* [AIM OF THE EXERCISE] Leave the pictures out and restate each entry below word for word.
^^^^
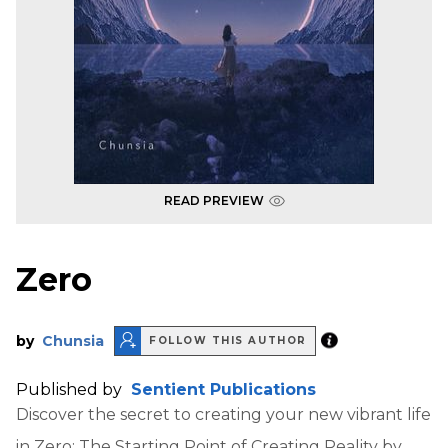
READ PREVIEW
Zero
by
Chunsia
FOLLOW THIS AUTHOR
Published by
Sentient Publications
Discover the secret to creating your new vibrant life
in Zero: The Starting Point of Creating Reality by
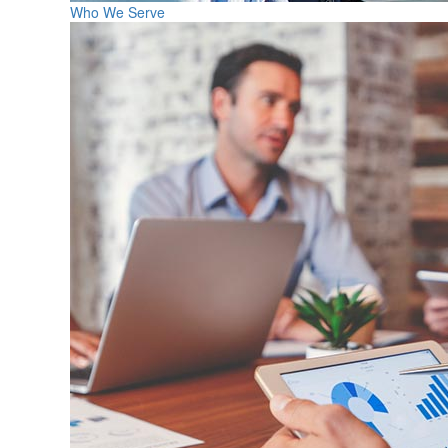
Who We Serve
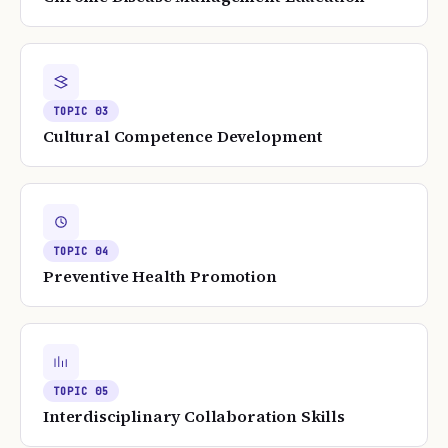
TOPIC
03
Cultural Competence Development
TOPIC
04
Preventive Health Promotion
TOPIC
05
Interdisciplinary Collaboration Skills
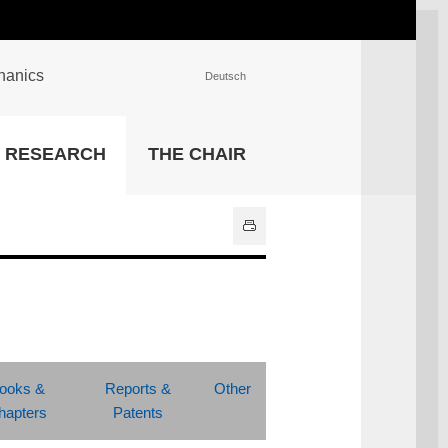
chanics
Deutsch
INSTITUTIONS
RESEARCH
THE CHAIR
University Library
IT Center
Center for Teaching and
Learning Services
Athletics and Recreation
Central University
Administration
All Institutions
ooks &
Reports &
Other
hapters
Patents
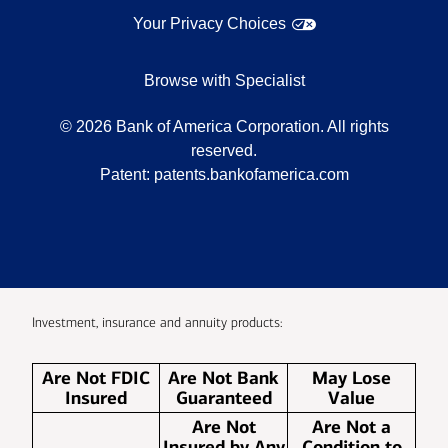
Your Privacy Choices
Browse with Specialist
©
2026
Bank of America Corporation. All rights
reserved.
Patent:
patents.bankofamerica.com
Investment, insurance and annuity products:
Are Not FDIC
Are Not Bank
May Lose
Insured
Guaranteed
Value
Are Not
Are Not a
Insured by Any
Condition to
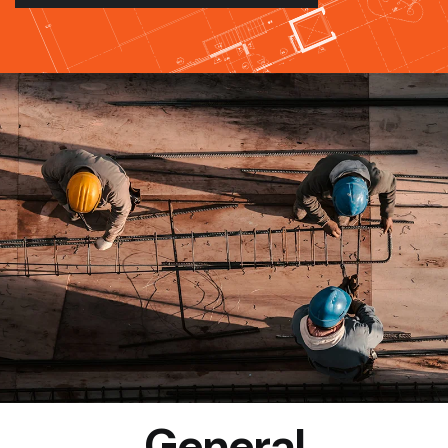
General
^^^^
* [RESPONSE AREA]
READ PREVIEW
Zero
by
Chunsia
FOLLOW THIS AUTHOR
Published by
Sentient Publications
Discover the secret to creating your new vibrant life
in Zero: The Starting Point of Creating Reality by
Who We Serve
TOPIC
03
Cultural Competence Development
TOPIC
04
Preventive Health Promotion
TOPIC
05
Interdisciplinary Collaboration Skills
chanics
Deutsch
INSTITUTIONS
RESEARCH
THE CHAIR
University Library
IT Center
Center for Teaching and
Learning Services
Athletics and Recreation
Central University
Administration
All Institutions
ooks &
Reports &
Other
hapters
Patents
Your Privacy Choices
Browse with Specialist
©
2026
Bank of America Corporation. All rights
reserved.
Patent:
patents.bankofamerica.com
Investment, insurance and annuity products:
Are Not FDIC
Are Not Bank
May Lose
Insured
Guaranteed
Value
Are Not
Are Not a
Insured by Any
Condition to
General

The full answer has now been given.